GIVEN DATA =
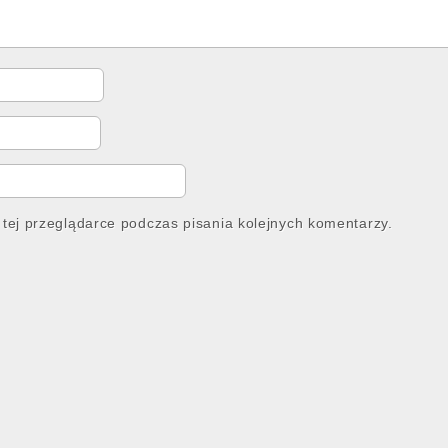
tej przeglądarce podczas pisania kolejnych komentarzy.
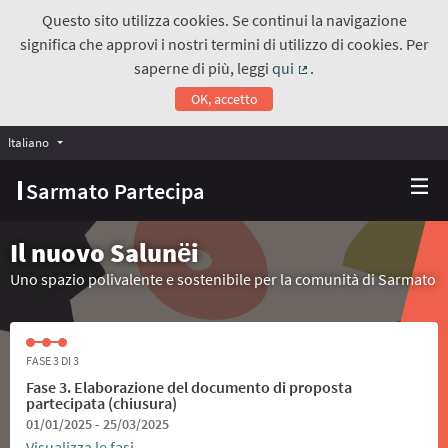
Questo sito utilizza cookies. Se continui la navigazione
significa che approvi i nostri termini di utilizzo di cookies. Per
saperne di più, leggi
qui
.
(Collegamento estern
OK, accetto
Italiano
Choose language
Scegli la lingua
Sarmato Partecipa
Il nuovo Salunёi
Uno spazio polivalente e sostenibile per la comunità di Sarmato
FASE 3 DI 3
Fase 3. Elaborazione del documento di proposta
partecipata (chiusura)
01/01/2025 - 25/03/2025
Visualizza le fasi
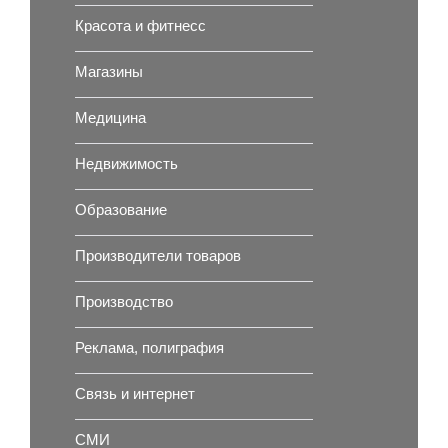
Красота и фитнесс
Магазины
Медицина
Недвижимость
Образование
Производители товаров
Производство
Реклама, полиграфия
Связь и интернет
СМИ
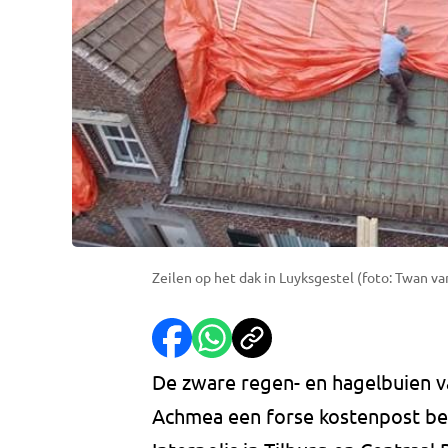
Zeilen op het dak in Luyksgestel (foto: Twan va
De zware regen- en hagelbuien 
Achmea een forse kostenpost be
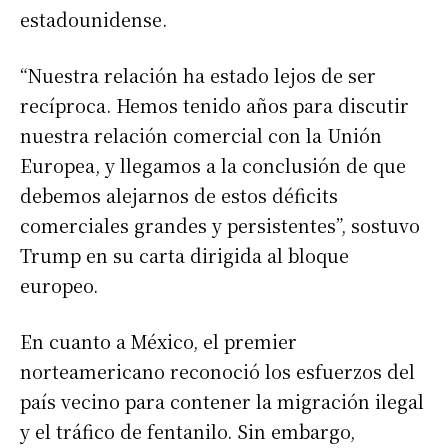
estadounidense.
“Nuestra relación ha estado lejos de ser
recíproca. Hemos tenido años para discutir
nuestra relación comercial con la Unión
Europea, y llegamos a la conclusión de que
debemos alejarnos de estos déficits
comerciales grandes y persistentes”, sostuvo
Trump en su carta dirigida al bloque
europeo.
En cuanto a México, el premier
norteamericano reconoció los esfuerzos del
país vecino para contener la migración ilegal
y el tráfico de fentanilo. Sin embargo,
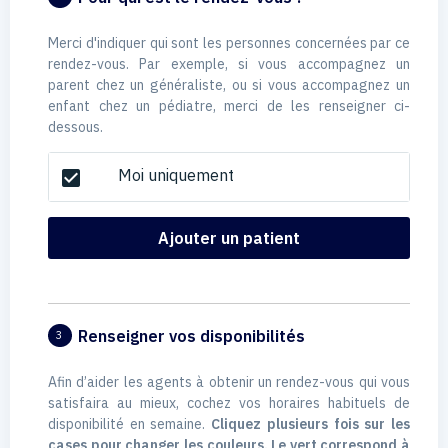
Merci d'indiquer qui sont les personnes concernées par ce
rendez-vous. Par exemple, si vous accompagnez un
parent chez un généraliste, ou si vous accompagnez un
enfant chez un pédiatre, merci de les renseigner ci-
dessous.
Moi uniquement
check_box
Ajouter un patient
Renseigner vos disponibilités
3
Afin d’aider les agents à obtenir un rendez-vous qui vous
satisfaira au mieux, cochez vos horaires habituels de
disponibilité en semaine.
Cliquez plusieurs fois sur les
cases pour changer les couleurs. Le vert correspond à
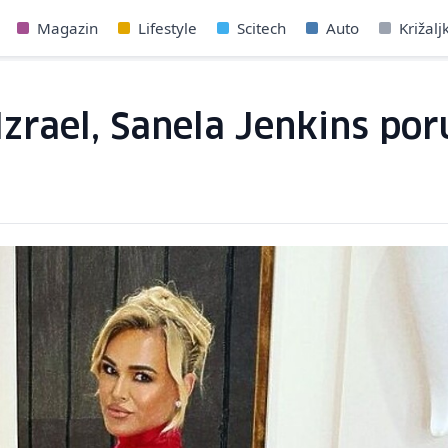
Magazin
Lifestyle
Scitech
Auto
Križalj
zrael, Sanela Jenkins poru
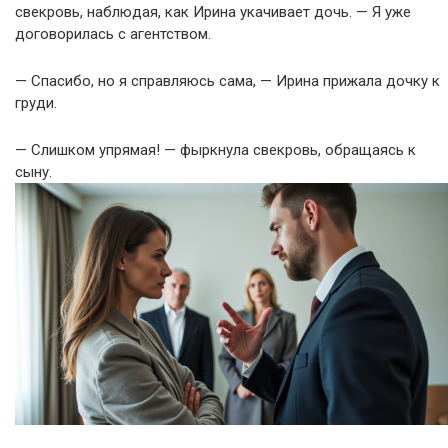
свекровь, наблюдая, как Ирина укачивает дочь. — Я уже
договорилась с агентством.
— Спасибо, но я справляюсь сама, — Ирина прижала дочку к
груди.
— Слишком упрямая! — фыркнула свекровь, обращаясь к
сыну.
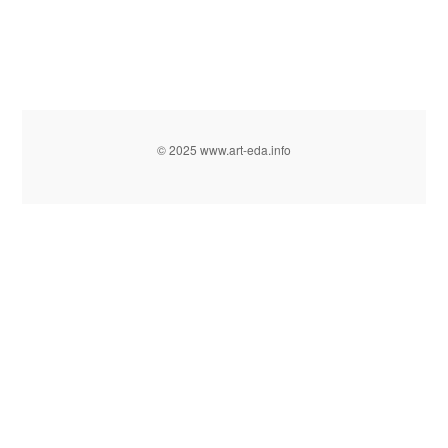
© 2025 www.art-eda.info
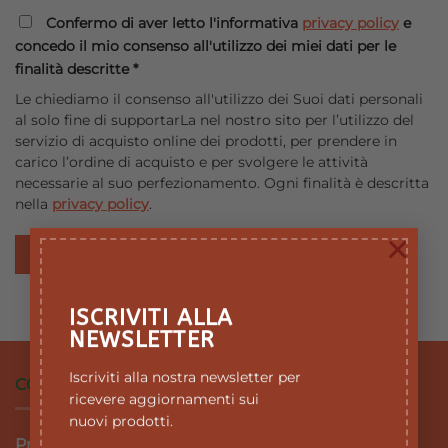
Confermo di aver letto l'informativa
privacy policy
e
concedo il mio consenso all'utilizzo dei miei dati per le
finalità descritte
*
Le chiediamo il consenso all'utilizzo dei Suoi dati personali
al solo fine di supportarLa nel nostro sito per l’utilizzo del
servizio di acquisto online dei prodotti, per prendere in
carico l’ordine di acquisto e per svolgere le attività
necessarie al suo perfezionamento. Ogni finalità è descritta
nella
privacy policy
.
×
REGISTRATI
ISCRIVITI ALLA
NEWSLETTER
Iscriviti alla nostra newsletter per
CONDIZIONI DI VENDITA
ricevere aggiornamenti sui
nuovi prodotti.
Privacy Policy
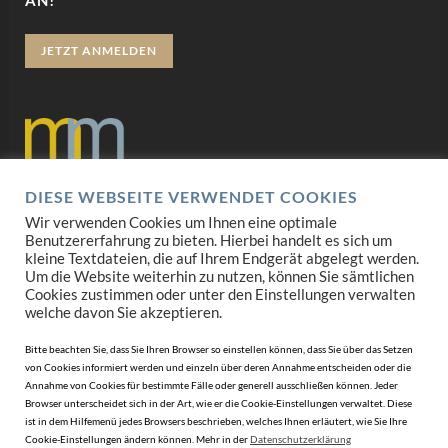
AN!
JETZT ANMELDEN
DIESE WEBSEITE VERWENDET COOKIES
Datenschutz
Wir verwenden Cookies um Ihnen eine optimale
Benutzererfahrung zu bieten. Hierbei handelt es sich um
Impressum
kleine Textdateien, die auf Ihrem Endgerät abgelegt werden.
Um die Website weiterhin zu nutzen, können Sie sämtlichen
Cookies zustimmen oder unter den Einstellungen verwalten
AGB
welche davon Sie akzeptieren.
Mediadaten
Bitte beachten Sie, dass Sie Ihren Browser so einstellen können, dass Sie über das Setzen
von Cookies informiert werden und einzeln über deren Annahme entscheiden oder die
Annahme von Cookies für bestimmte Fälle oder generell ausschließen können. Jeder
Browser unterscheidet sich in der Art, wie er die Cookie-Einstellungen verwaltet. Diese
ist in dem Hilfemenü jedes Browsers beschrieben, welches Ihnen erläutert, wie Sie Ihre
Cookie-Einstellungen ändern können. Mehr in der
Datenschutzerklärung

DESCRIPTION OF THE TASK = Your response must consist of the lines from the beginning of the data through the line containing "zrael, Sanela Jenkins poru", transcribed exactly, with no pictures.

REPLY TO THE EXERCISE =
tej przeglądarce podczas pisania kolejnych komentarzy.
Questo sito utilizza cookies. Se continui la navigazione
significa che approvi i nostri termini di utilizzo di cookies. Per
saperne di più, leggi
qui
.
(Collegamento estern
OK, accetto
Italiano
Choose language
Scegli la lingua
Sarmato Partecipa
Il nuovo Salunёi
Uno spazio polivalente e sostenibile per la comunità di Sarmato
FASE 3 DI 3
Fase 3. Elaborazione del documento di proposta
partecipata (chiusura)
01/01/2025 - 25/03/2025
Visualizza le fasi
Красота и фитнесс
Магазины
Медицина
Недвижимость
Образование
Производители товаров
Производство
Реклама, полиграфия
Связь и интернет
СМИ
Zeilen op het dak in Luyksgestel (foto: Twan va
De zware regen- en hagelbuien 
Achmea een forse kostenpost be
estadounidense.
“Nuestra relación ha estado lejos de ser
recíproca. Hemos tenido años para discutir
nuestra relación comercial con la Unión
Europea, y llegamos a la conclusión de que
debemos alejarnos de estos déficits
comerciales grandes y persistentes”, sostuvo
Trump en su carta dirigida al bloque
europeo.
En cuanto a México, el premier
norteamericano reconoció los esfuerzos del
país vecino para contener la migración ilegal
y el tráfico de fentanilo. Sin embargo,
Merci d'indiquer qui sont les personnes concernées par ce
rendez-vous. Par exemple, si vous accompagnez un
parent chez un généraliste, ou si vous accompagnez un
enfant chez un pédiatre, merci de les renseigner ci-
dessous.
Moi uniquement
check_box
Ajouter un patient
Renseigner vos disponibilités
3
Afin d’aider les agents à obtenir un rendez-vous qui vous
satisfaira au mieux, cochez vos horaires habituels de
disponibilité en semaine.
Cliquez plusieurs fois sur les
cases pour changer les couleurs. Le vert correspond à
Magazin
Lifestyle
Scitech
Auto
Križalj
zrael, Sanela Jenkins poru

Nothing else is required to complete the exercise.